A simple Jupyter kernel for Stata based on pystata. Requires Stata 17 or above. Consider stata_kernel instead if you have an older version of Stata.
To install pystata-kernel
:
pip install pystata-kernel
python -m pystata-kernel.install [--sys-prefix] [--prefix] [--conf-file]
Include --sys-prefix
if you are installing pystata-kernel
in a multi-user environment,
or --prefix
if you want to specify a path yourself.
The kernel will try to determine the location of your Stata installation at startup.

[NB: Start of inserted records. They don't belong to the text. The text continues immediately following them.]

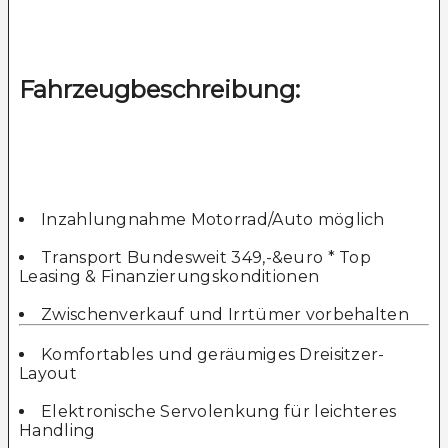
Fahrzeugbeschreibung:
Inzahlungnahme Motorrad/Auto möglich
Transport Bundesweit 349,-&euro * Top
Leasing & Finanzierungskonditionen
Zwischenverkauf und Irrtümer vorbehalten
Komfortables und geräumiges Dreisitzer-
Layout
Elektronische Servolenkung für leichteres
Handling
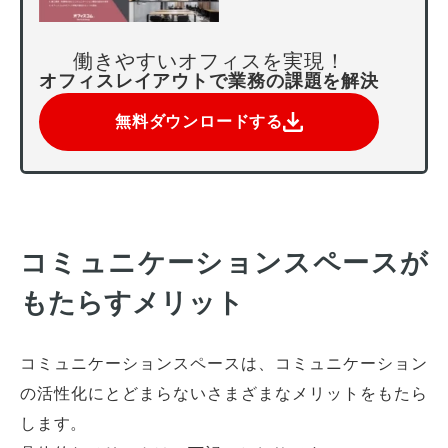
働きやすいオフィスを実現！
オフィスレイアウトで業務の課題を解決
無料ダウンロードする
コミュニケーションスペースが
もたらすメリット
コミュニケーションスペースは、コミュニケーション
の活性化にとどまらないさまざまなメリットをもたら
します。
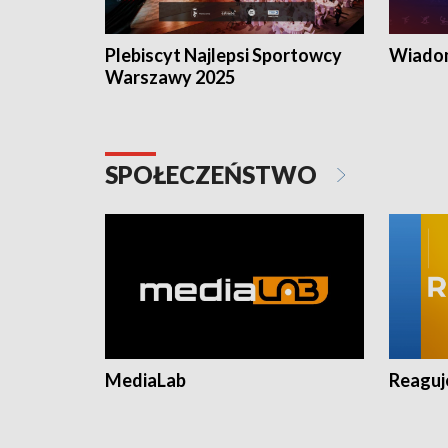
Plebiscyt Najlepsi Sportowcy
Wiadom
Warszawy 2025
SPOŁECZEŃSTWO
MediaLab
Reagu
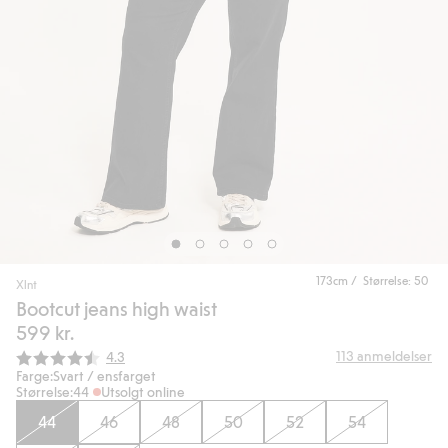
173cm / Størrelse: 50
Xlnt
Bootcut jeans high waist
599 kr.
Gjennomsnittskarakter:
113
anmeldelser
4.3
Farge:
Svart / ensfarget
Størrelse:
44
Utsolgt online
44
46
48
50
52
54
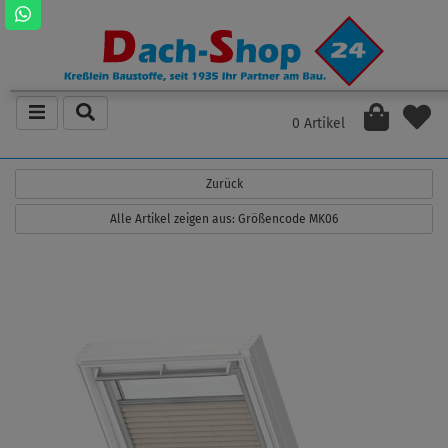
0 Artikel
Zurück
Alle Artikel zeigen aus: Größencode MK06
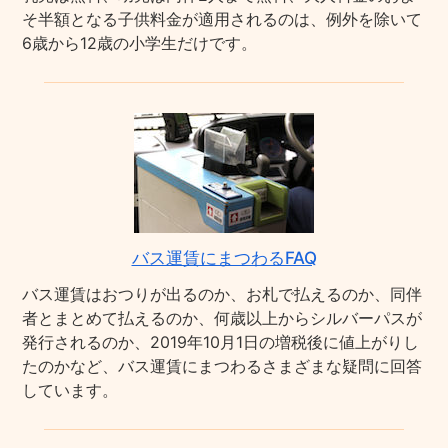
そ半額となる子供料金が適用されるのは、例外を除いて
6歳から12歳の小学生だけです。
バス運賃にまつわるFAQ
バス運賃はおつりが出るのか、お札で払えるのか、同伴
者とまとめて払えるのか、何歳以上からシルバーパスが
発行されるのか、2019年10月1日の増税後に値上がりし
たのかなど、バス運賃にまつわるさまざまな疑問に回答
しています。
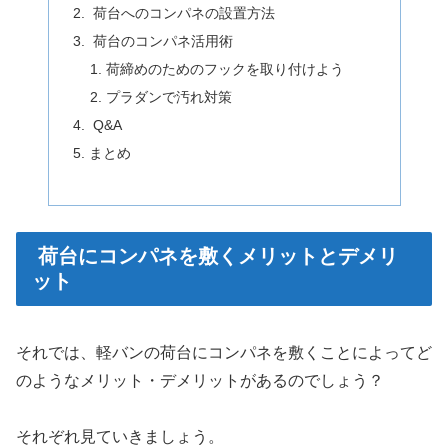
荷台へのコンパネの設置方法
荷台のコンパネ活用術
荷締めのためのフックを取り付けよう
プラダンで汚れ対策
Q&A
まとめ
荷台にコンパネを敷くメリットとデメリ
ット
それでは、軽バンの荷台にコンパネを敷くことによってど
のようなメリット・デメリットがあるのでしょう？
それぞれ見ていきましょう。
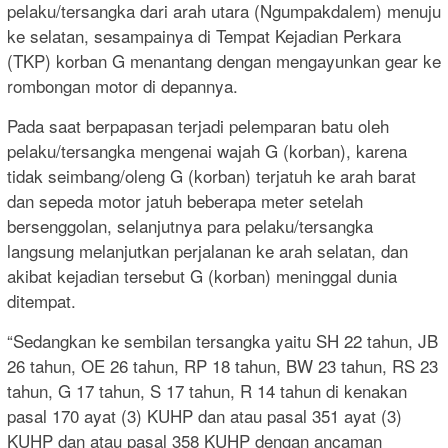
pelaku/tersangka dari arah utara (Ngumpakdalem) menuju
ke selatan, sesampainya di Tempat Kejadian Perkara
(TKP) korban G menantang dengan mengayunkan gear ke
rombongan motor di depannya.
Pada saat berpapasan terjadi pelemparan batu oleh
pelaku/tersangka mengenai wajah G (korban), karena
tidak seimbang/oleng G (korban) terjatuh ke arah barat
dan sepeda motor jatuh beberapa meter setelah
bersenggolan, selanjutnya para pelaku/tersangka
langsung melanjutkan perjalanan ke arah selatan, dan
akibat kejadian tersebut G (korban) meninggal dunia
ditempat.
“Sedangkan ke sembilan tersangka yaitu SH 22 tahun, JB
26 tahun, OE 26 tahun, RP 18 tahun, BW 23 tahun, RS 23
tahun, G 17 tahun, S 17 tahun, R 14 tahun di kenakan
pasal 170 ayat (3) KUHP dan atau pasal 351 ayat (3)
KUHP dan atau pasal 358 KUHP dengan ancaman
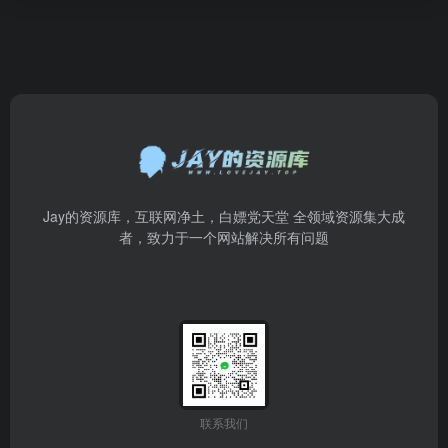
Jay的资源库，互联网净土，白嫖党天堂 全领域资源集大成
者，致力于一个网站解决所有问题
联系我们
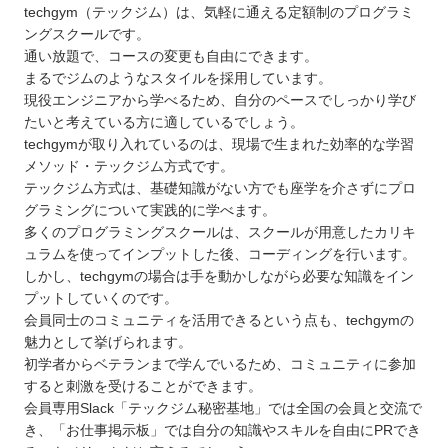
techgym（テックジム）は、気軽に通える定額制のプログラミ
ングスクールです。
通い放題で、コースの変更も自由にできます。
まるでジムのようなスタイルを採用しています。
現役エンジニアから学べるため、自分のペースでしっかり学び
たいと考えている方に適しているでしょう。
techgymが取り入れているのは、現場で生まれた効率的な学習
メソッド・テックジム方式です。
テックジム方式は、基礎知識がない方でも座学を介さずにプロ
グラミングについて実践的に学べます。
多くのプログラミングスクールは、スクールが用意したカリキ
ュラムを使ってインプットした後、コーディングを行います。
しかし、techgymの場合は手を動かしながら必要な知識をイン
プットしていくのです。
会員同士のコミュニティを活用できるという点も、techgymの
魅力として挙げられます。
初学者からベテランまで学んでいるため、コミュニティに参加
すると刺激を受けることができます。
会員専用Slack「テックジム秘密基地」では全国の会員と交流で
き、「お仕事掲示板」では自分の知識やスキルを自由にPRでき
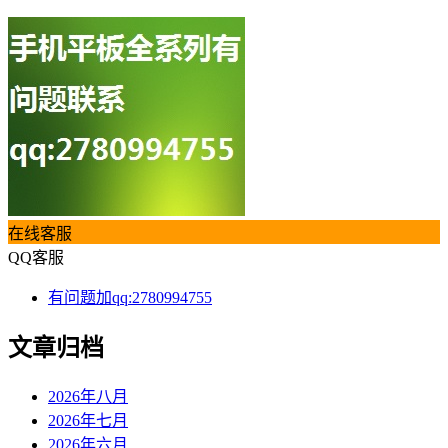
在线客服
QQ客服
有问题加qq:2780994755
文章归档
2026年八月
2026年七月
2026年六月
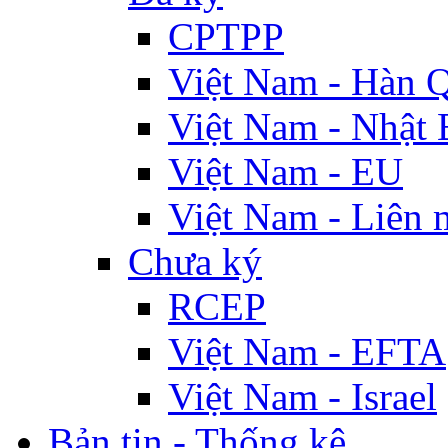
CPTPP
Việt Nam - Hàn 
Việt Nam - Nhật 
Việt Nam - EU
Việt Nam - Liên 
Chưa ký
RCEP
Việt Nam - EFTA
Việt Nam - Israel
Bản tin - Thống kê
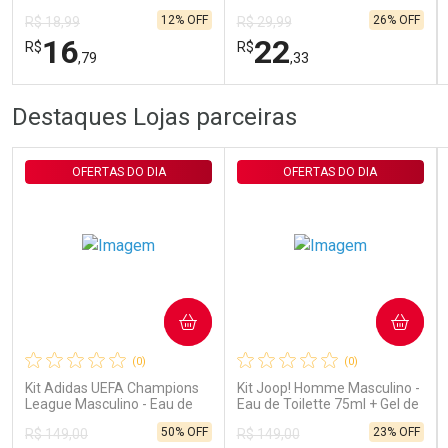
Garrafa 54g
12% OFF
26% OFF
R$ 18,99
R$ 29,99
16
22
R$
R$
,79
,33
FECHAR
FECHAR
FEC
FEC
Destaques Lojas parceiras
Laboratório
Laboratório
Por Menos
Por Menos
OFERTAS DO DIA
OFERTAS DO DIA
COMPRAR
COMPRAR
Ativar Desconto
Ativar Desconto
(0)
(0)
Comprar sem Desconto
Comprar sem Desconto
Comprar sem Desconto
Comprar sem Desconto
Kit Adidas UEFA Champions
Kit Joop! Homme Masculino -
Por R$ 16,79/cada
Por R$ 22,33/cada
Por R$ 16,79/cada
Por R$ 22,33/cada
League Masculino - Eau de
Eau de Toilette 75ml + Gel de
Toilette 100ml + Shower Gel
Banho 75ml
50% OFF
23% OFF
R$ 149,00
R$ 149,00
250ml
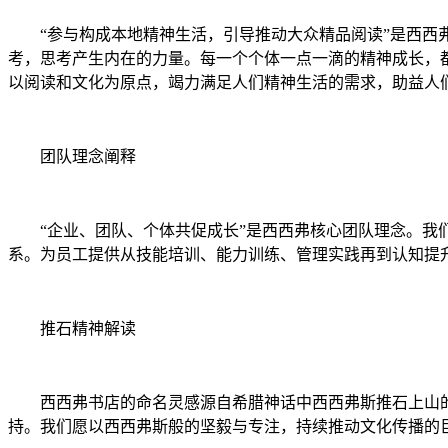
“参与构成本地精神生活，引导推动大众精品阅读”是西西弗
考，思考产生内在的力量。每一个个体一点一滴的精神成长，
以阅读和文化为原点，竭力满足人们精神生活的需求，助益人
团队理念阐释
“企业、团队、个体共促成长”是西西弗核心团队理念。我们
系。为员工提供从技能培训、能力训练、管理实践再到认知提
推石精神解读
西西弗书店的命名灵感源自希腊神话中西西弗斯推石上山的
持。我们愿以西西弗斯般的坚毅与专注，持续推动文化传播的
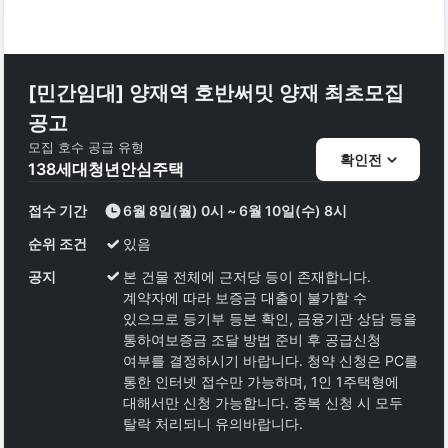
[민간임대] 양재역 호반써밋 양재 최초모집
공고
모집 호수
공급 유형
확인전
138
세대
청년안심주택
접수 기간
6월 8일(월) 0시 ~ 6월 10일(수) 8시
순위 조건
있음
공지
본 건물 전체에 근저당 등이 존재합니다.
계약자에 따라 보증금 대출이 불가할 수
있으므로 등기부 등본 확인, 금융기관 상담 등을
통하여보증금 조달 방법 준비 후 공급신청
여부를 결정하시기 바랍니다. 청약 신청은 PC를
통한 인터넷 접수만 가능하며, 1인 1주택형에
대해서만 신청 가능합니다. 중복 신청 시 모두
탈락 처리되니 유의바랍니다.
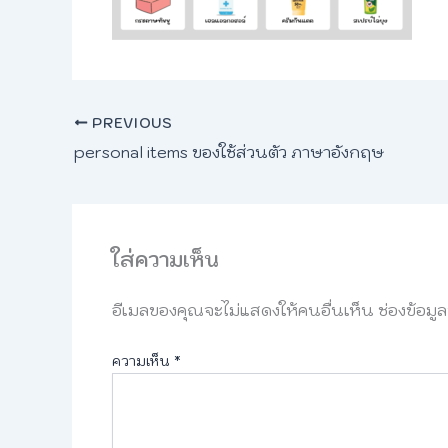
PREVIOUS
personal items ของใช้ส่วนตัว ภาษาอังกฤษ
ใส่ความเห็น
อีเมลของคุณจะไม่แสดงให้คนอื่นเห็น
ช่องข้อมู
ความเห็น
*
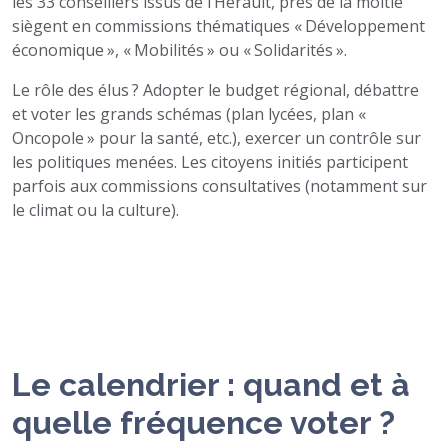
les 33 conseillers issus de l’Hérault, près de la moitié
siègent en commissions thématiques « Développement
économique », « Mobilités » ou « Solidarités ».
Le rôle des élus ? Adopter le budget régional, débattre
et voter les grands schémas (plan lycées, plan «
Oncopole » pour la santé, etc.), exercer un contrôle sur
les politiques menées. Les citoyens initiés participent
parfois aux commissions consultatives (notamment sur
le climat ou la culture).
Le calendrier : quand et à
quelle fréquence voter ?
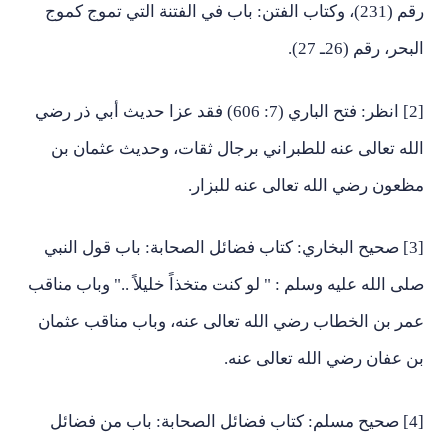
رقم (231)، وكتاب الفتن: باب في الفتنة التي تموج كموج
البحر، رقم (26ـ 27).
[2] انظر: فتح الباري (7: 606) فقد عزا حديث أبي ذر رضي
الله تعالى عنه للطبراني برجال ثقات، وحديث عثمان بن
مظعون رضي الله تعالى عنه للبزار.
[3] صحيح البخاري: كتاب فضائل الصحابة: باب قول النبي
صلى الله عليه وسلم : " لو كنت متخذاً خليلاً .." وباب مناقب
عمر بن الخطاب رضي الله تعالى عنه، وباب مناقب عثمان
بن عفان رضي الله تعالى عنه.
[4] صحيح مسلم: كتاب فضائل الصحابة: باب من فضائل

You can create a configuration file to preempt this detection with the --conf-file
option.
Even if you do not include this option, the configuration file will still be created if the
installer cannot find any Stata installation.
The location of the configuration file is:
[prefix]/etc/pykernel-stata.conf
if--sys-prefix
or--prefix
is specified.~/.pykernel-stata.conf
otherwise.
If a configuration file exists in both locations, the user version takes precedent.
Syntax highlighting is the same as stata_kernel
:
conda install nodejs -c conda-forge --repodata-fn=repodata.json
jupyter labextension install jupyterlab-stata-highlight
The following settings are permitted inside the configuration file:
stata_dir
: Stata installation directory.edition
: Stata edition. Acceptable values are 'be', 'se' and 'mp'. Default is 'be'.graph_format
: Graph format. Acceptable values are 'png', 'pdf', 'svg' and 'pystata'. Specify the last option if you want to usepystata
's setting. Default is 'png'.
Settings must be under the title [pystata-kernel]
. Example:
[pystata-kernel]
stata_dir = /opt/stata
edition = mp
graph_format = svg
Both pystata
and stata_kernel
default to the SVG image format.
pystata-kernel
defaults to the PNG image format instead for several reasons:
- Jupyter does not show SVG images from untrusted notebooks (link 1).
- Notebooks with empty cells are untrusted (link 2).
- SVG images cannot be copied and pasted directly into Word or PowerPoint.
These issues make the SVG format unsuitable for use in a pedagogical setting, which is my primary use of a Jupyter kernel for Stata.